Mom Blogger: Julia Obst of Hello Giggles
The mom behind "Lies I Tell My Daughter" opens up, and we're pretty sure she's telling the truth
“Daddy and I aren’t yelling; we’re just using our outside voices.” “Don’t worry—girls get nicer as you get older.” “If you eat shrimp, you’ll become a better swimmer.”
Whether you see these statements as sweetly sugarcoated truths or flat-out lies, they might be useful parenting tools—or so suggests the title of Julia Obst’s popular column on Hello Giggles, “Lies I Tell My Daughter” (@liesitellmyd). But let there be no mistake: Obst’s fabrications are far more eloquent than lazy, more heartfelt than malicious (though her biting humor can sometimes blur the lines). We talked to the mother of two daughters about what constitutes a problematic fib, the pressure of raising girls, and how a trip to Pinkberry just might have changed her career. —Lucie Alig
How did you come up with the “lies” slant for your blog?
Honestly, I was in the car one day with my daughter and she was throwing a bit of a temper tantrum on our way to Pinkberry. When we got there, to my surprise, the location had closed down. So I looked at her (as I didn’t think she deserved a Pinkberry at that point anyway) and said, “See? They closed this location down because you were being a bad listener.” She just looked at me and said, “Sorry, I will be a better listener.” I thought, I should make a list of all these silly white lies I tell her, as they’re kind of funny and seem to work!
Can you speak to how white lies factor into parenting? What comes of stretching the truth for the younger set?
Did you know that a four-year-old asks an average of 437 questions a day? A DAY? At one point I thought, “What’s a little white lie here and there?” These aren’t premeditated lies. It’s more like: “Can I have my birthday party at McDonalds?” “No, McDonalds doesn’t do birthdays. I asked Ronald.” Voilà—temper tantrum avoided. Some people could view this as lazy parenting, but I look at it as a quick solution to a pointless argument about McDonalds. Will my child become a liar one day because I told her that? No. I’m as honest as can be about the world and how it works, and I never lie to my kids about real life issues. My lies are more like a continuation of the Santa Claus thing. Be good, get rewarded. That’s what Santa Claus represents.
What would you want to do if you weren’t a writer?
I’d find a way to do something creative. I am not, and never have been, the type of person to sit in an office. My husband is a literary manager and I’m constantly pitching him TV ideas. It’s very reminiscent of Lucy and Ricky Ricardo (she was always trying out for his band and getting shot down).
In your mind, how does the “Mom” section of HelloGiggles fit into the site’s more holistic mission?

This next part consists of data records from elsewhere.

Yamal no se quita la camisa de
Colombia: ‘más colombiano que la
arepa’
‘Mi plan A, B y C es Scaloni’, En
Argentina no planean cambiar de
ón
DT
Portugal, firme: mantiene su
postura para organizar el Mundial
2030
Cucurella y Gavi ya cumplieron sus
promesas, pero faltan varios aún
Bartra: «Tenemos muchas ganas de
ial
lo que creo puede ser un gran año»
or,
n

I don’t view Hello Giggles as a “parenting website” by any stretch, but my column takes kind of an anti-parenting approach. Half the time I’m talking to my kids I feel like a big kid myself, so I don’t think I’d even fit in at a traditional Mommy website. On HG, I’m not saying “this is the way to raise kids;” I’m saying “this is what I do and it turns out that a lot of other people do it, too, and a lot of HG readers remember their parents doing it to them.”

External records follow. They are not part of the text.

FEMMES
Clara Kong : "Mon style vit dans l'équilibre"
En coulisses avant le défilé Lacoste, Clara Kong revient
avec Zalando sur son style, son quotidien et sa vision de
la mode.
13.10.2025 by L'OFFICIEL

Is motherhood (and being a mom to daughters, in particular) what you expected it to be?
Raising daughters is challenging, as they’re so fragile and vulnerable and I want to keep them as safe and sheltered as I can. Once in a blue moon, a child will be mean to Sunny at school and my instinct is to go yell at them. Then common sense takes over and I realize how important it is for Sunny to stand up for herself and learn to defend herself as a confident, young woman. On the whole, motherhood has turned out more amazing than I ever expected. As cliché as it sounds, I never imagined that I could love someone as much as I love my kids, and I definitely never imagined the happiness that rushes through me when they hold me or say I love you.